Another update on the flood recovery at St. Joseph Abbey and Seminary College

St. Joseph Abbey needs $30M to restore flood-damaged campus               

St. Joseph Abbey needs $30M to restore flood-damaged campusSt. Joseph Abbot Justin Brown discusses effort to restore the campus following March flood.
Kim Chatelain, | The Times-Picayune By Kim Chatelain, | The Times-Picayune The Times-Picayune 
on May 20, 2016 
St. Joseph Abbey and Seminary College will need about $30 million to restore its 1,200-acre campus north of Covington, which was devastated by floodwaters in March. The abbey has raised about $2 million so far through private donations and is hoping that FEMA will help cover some of the damage to the campus, Abbot Justin Brown said Friday (May 18).
All 31 main buildings at the abbey took on up to 2½ feet of water on March 11 when water from the nearby Bogue Falaya River began to rise rapidly and inundated the campus in St. Benedict. The property, including the abbey's iconic church, has been closed to the public since the flood.
After returning from Easter break, seminary students used makeshift classrooms on campus and crammed into second-floor living areas to finish the semester. A record 138 seminarians completed classes and exams on schedule, with 29 of them graduating May 13 at St. Paul's in Covington. The seminary is expecting to break its enrollment record again this fall.
With the semester over, abbey officials are now focused on getting the campus back as close to normal as possible for the beginning of the next semester in late summer. Brown said he hopes to have six buildings that are critical to the educational needs of students back in operation by then.
"We've faced some adversity, but our foundation is strong," Brown said. "We just have to be patient."
Brown said the cleanup phase of the restoration effort, which was done at an estimated cost of $3 million, is virtually complete, and remediation is now underway. Most of the damage was done to walls and floors of the buildings, some of which are historic.
Abbey and its historic church closed to public for extended period

Many of the buildings have been stripped to the studs, with wires dangling and floors taken down to the concrete. Although the main section of the abbey church did not take in water, its air conditioning and heating system was laid to waste when the basement flooded. It will remain out of service until equipment to cool the massive building can be acquired. Brown said he hopes to reopen the church to the public by the end of June.
The acclaimed church, a Romanesque-style structure that is on the National Register of Historic Places, features elaborate artwork painted on its plaster walls.
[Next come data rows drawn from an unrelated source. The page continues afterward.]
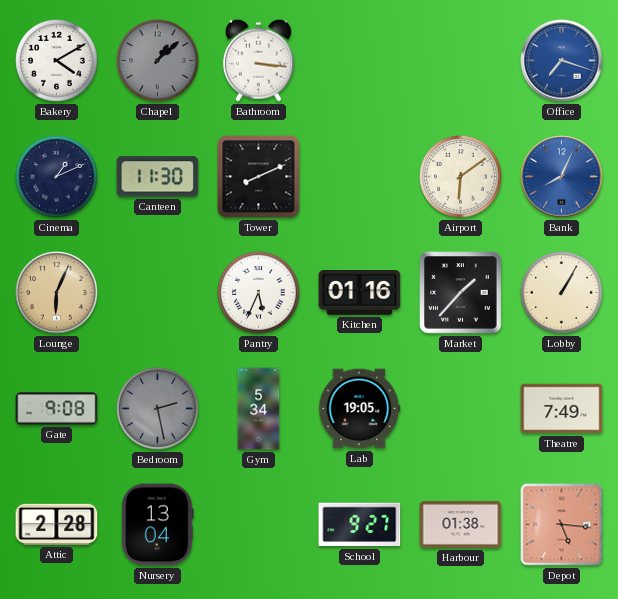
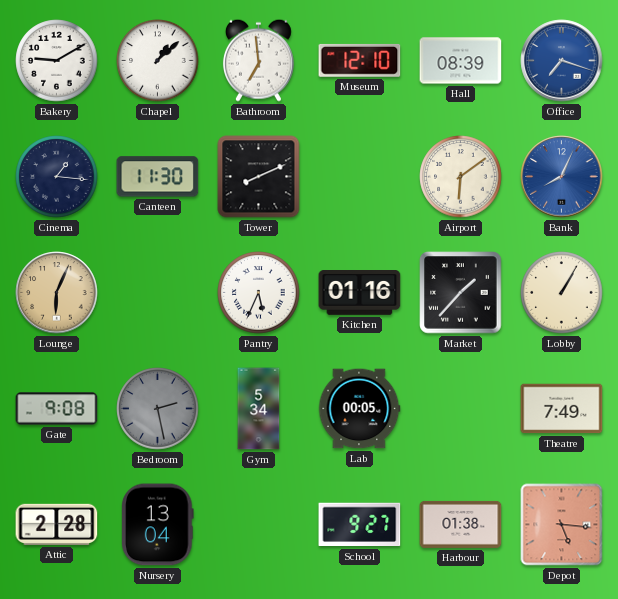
Bakery: 4:10 -> 9:10
Chapel dial: grey -> white
Bathroom: 3:16 -> 6:59
Museum: none -> 12:10
Hall: none -> 08:39
Cinema: 1:11 -> 1:16
Lab: 19:05 -> 00:05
Abbey leaders were concerned that the humidity resulting from the lack of ventilation might cause harm to the work done by Dutch monk and noted artist Gregory De Wit. But Brown said a painting conservator was brought in last week and deemed the artwork unharmed.
As the restoration moves along, abbey officials are conducting a fundraising drive to help cover the cost. Having not flooded since the great Mississippi River Valley flood of 1927, the abbey did not have flood insurance. Brown said the process to acquire flood insurance is underway.
He said he hopes FEMA will help cover some of the repairs. Since part of the abbey is considered an educational institution, the campus may be eligible for some federal help. But even if the help comes through, Brown estimates at least $10 million will have to be raised through private donations.
The flood hampered some of the cottage industries run on the abbey grounds by monks, staffers and volunteers. The abbey also operates a bakery that produces 2,000 loaves of bread a week for poor and homeless people. It was knocked out of operation and remains shuttered.
bee-keeping operation based at the abbey to produce honey also suffered a blow. Beekeeper Jeff Horchoff, who bottles and sells the honey in the campus gift shop and donates proceeds to the abbey, said about 300,000 bees drowned in the flood.
The abbey gift shop, which sells religious artifacts, remains closed. Monks who make and sell soap at the gift shop have taken their operation on the road, selling their "monk soap" at North Shore Catholic Church Masses on Sundays.
St. Joseph's Woodworks, which makes and sells caskets to the public to raise money for the abbey, was knocked out of operation but is back up and running. Brown said the casket business has been good.
Brown said organizations such as the Knights of Columbus and others have held fundraisers to help ease the financial burden. St. Joseph received a $100,000 donation from the Archdiocese of Baton Rouge.
A group of students from a school in Metairie has launched a drive to help Horchoff restore his beekeeping operation. Others community members are making donations through the abbey website.
"People have been very generous, very giving," he said. "So many good things are happening here at St. Joseph Abbey. We're hoping they'll all be operational soon."